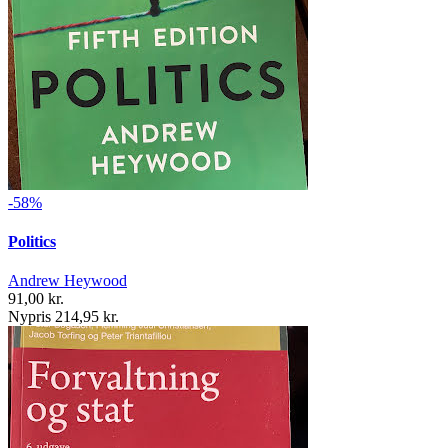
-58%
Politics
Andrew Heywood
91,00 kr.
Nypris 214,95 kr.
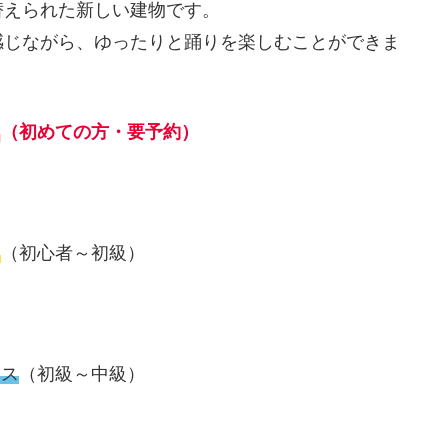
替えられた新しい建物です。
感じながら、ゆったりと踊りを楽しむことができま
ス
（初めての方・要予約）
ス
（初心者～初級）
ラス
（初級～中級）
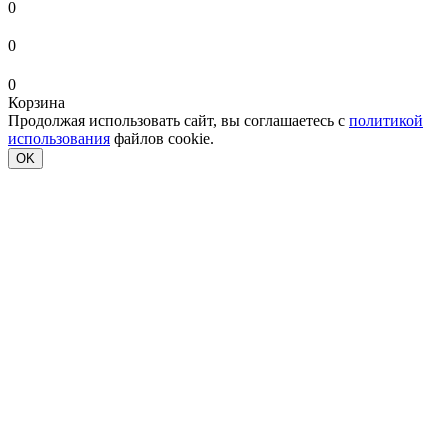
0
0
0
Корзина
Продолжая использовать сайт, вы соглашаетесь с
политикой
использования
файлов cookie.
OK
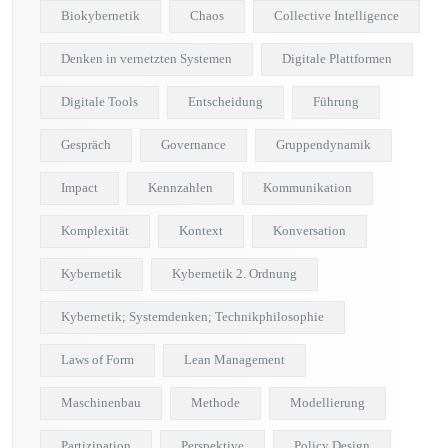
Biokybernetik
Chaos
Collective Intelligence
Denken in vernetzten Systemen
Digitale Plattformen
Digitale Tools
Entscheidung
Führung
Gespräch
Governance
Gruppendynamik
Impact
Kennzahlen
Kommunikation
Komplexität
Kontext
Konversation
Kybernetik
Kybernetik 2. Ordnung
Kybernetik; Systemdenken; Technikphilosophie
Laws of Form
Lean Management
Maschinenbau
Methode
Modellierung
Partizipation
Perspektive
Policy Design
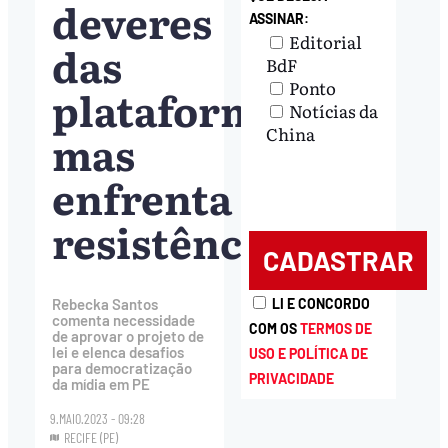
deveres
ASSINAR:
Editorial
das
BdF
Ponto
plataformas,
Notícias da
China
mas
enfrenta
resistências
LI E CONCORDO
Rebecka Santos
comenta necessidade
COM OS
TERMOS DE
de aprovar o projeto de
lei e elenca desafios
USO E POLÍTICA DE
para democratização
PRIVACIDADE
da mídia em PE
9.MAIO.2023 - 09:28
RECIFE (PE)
==
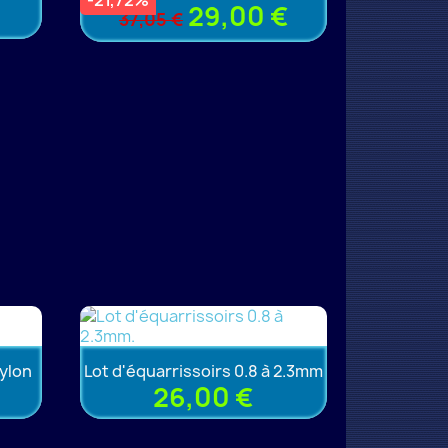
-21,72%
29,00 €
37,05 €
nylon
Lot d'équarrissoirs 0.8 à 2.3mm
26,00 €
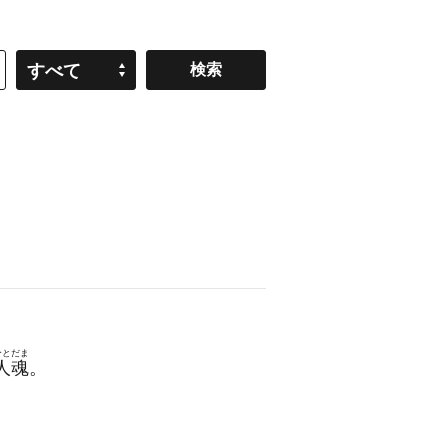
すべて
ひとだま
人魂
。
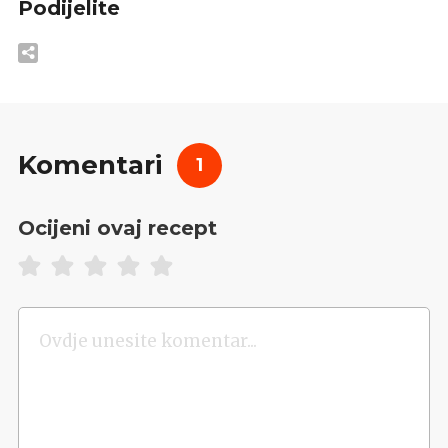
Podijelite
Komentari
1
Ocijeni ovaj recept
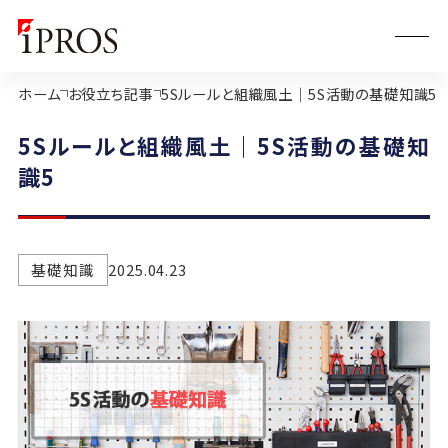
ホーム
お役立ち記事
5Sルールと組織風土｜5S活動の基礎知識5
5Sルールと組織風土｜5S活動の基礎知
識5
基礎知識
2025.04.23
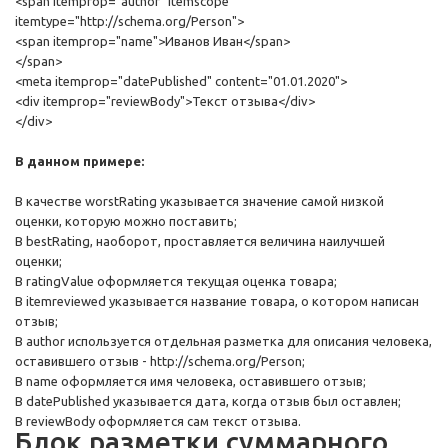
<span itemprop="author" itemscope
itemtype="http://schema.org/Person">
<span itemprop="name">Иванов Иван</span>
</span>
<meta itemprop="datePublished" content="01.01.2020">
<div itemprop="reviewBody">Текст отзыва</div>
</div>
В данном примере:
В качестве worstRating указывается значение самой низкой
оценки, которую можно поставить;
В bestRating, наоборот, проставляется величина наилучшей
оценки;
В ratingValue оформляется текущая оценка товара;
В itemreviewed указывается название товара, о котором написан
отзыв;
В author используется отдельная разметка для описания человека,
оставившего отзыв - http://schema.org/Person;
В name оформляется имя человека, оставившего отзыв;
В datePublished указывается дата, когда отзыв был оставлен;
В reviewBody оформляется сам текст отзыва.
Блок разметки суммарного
==
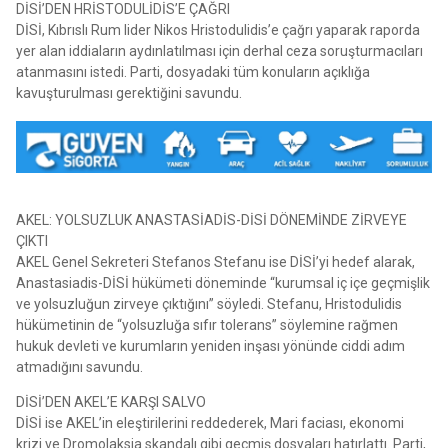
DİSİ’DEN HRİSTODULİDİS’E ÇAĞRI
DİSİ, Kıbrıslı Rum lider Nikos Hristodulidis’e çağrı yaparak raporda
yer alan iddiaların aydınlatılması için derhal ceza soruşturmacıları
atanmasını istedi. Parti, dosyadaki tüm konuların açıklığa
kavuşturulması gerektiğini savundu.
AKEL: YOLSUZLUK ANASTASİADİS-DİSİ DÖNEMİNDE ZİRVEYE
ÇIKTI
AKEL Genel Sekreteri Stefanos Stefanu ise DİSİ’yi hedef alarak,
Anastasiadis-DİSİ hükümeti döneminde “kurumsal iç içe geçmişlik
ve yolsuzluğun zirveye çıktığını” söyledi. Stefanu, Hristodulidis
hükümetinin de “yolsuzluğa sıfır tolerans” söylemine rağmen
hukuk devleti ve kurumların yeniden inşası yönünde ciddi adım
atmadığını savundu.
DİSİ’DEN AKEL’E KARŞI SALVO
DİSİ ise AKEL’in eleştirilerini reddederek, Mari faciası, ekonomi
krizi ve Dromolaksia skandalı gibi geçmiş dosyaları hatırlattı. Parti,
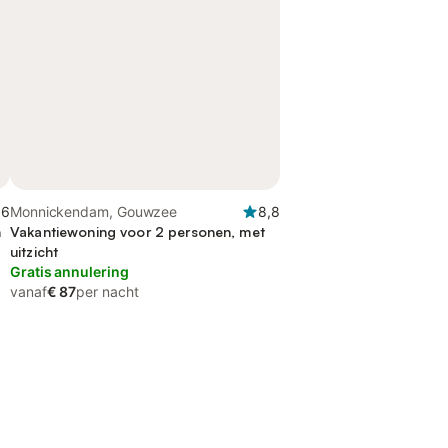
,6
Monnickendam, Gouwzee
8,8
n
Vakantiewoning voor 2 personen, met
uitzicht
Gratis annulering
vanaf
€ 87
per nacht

[Task requirements]
When the word "itemprop" shows up in a line of the entries, report that line.

[The answer]
<span itemprop="author" itemscope
<span itemprop="name">Иванов Иван</span>
<meta itemprop="datePublished" content="01.01.2020">
<div itemprop="reviewBody">Текст отзыва</div>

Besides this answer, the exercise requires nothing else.